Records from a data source
________________

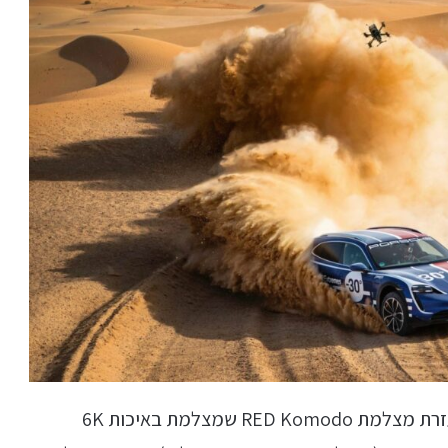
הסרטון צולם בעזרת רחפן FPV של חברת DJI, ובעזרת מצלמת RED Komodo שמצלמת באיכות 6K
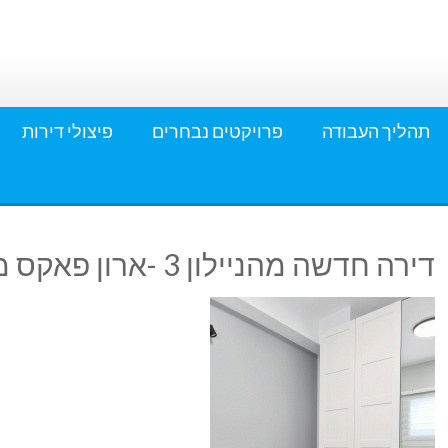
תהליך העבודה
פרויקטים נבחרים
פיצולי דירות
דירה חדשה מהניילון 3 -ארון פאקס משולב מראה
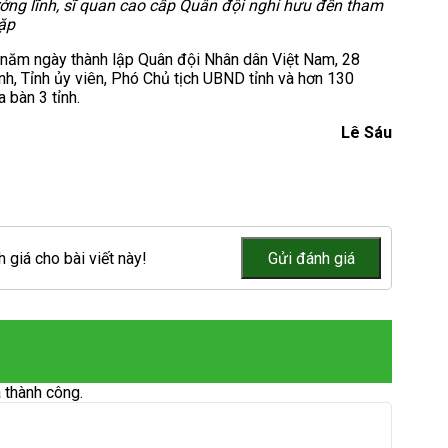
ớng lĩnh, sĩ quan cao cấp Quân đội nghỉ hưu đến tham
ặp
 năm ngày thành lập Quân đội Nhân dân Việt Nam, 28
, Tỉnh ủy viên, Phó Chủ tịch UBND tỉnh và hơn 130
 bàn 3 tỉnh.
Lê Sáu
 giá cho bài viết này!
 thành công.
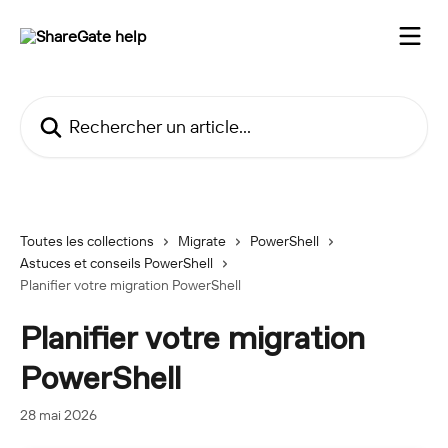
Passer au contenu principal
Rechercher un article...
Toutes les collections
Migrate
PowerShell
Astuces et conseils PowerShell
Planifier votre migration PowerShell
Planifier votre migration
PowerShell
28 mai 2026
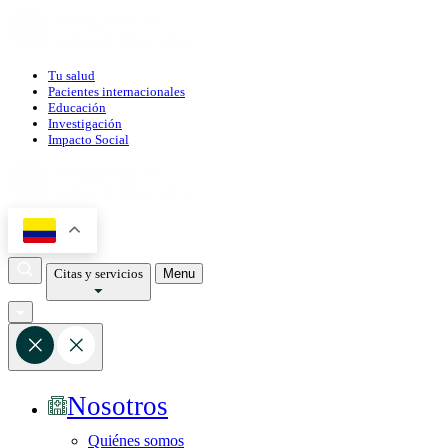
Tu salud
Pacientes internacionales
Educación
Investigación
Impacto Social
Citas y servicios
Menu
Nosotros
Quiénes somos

________________

Reproduce the data above without a single change, please, but without its pictures.

הסרטון צולם בעזרת רחפן FPV של חברת DJI, ובעזרת מצלמת RED Komodo שמצלמת באיכות 6K
תהליך העבודה
פרויקטים נבחרים
פיצולי דירות
דירה חדשה מהניילון 3 -ארון פאקס משולב מראה
ớng lĩnh, sĩ quan cao cấp Quân đội nghỉ hưu đến tham
ặp
 năm ngày thành lập Quân đội Nhân dân Việt Nam, 28
, Tỉnh ủy viên, Phó Chủ tịch UBND tỉnh và hơn 130
 bàn 3 tỉnh.
Lê Sáu
 giá cho bài viết này!
 thành công.
Passer au contenu principal
Rechercher un article...
Toutes les collections
Migrate
PowerShell
Astuces et conseils PowerShell
Planifier votre migration PowerShell
Planifier votre migration
PowerShell
28 mai 2026
Tu salud
Pacientes internacionales
Educación
Investigación
Impacto Social
Citas y servicios
Menu
Nosotros
Quiénes somos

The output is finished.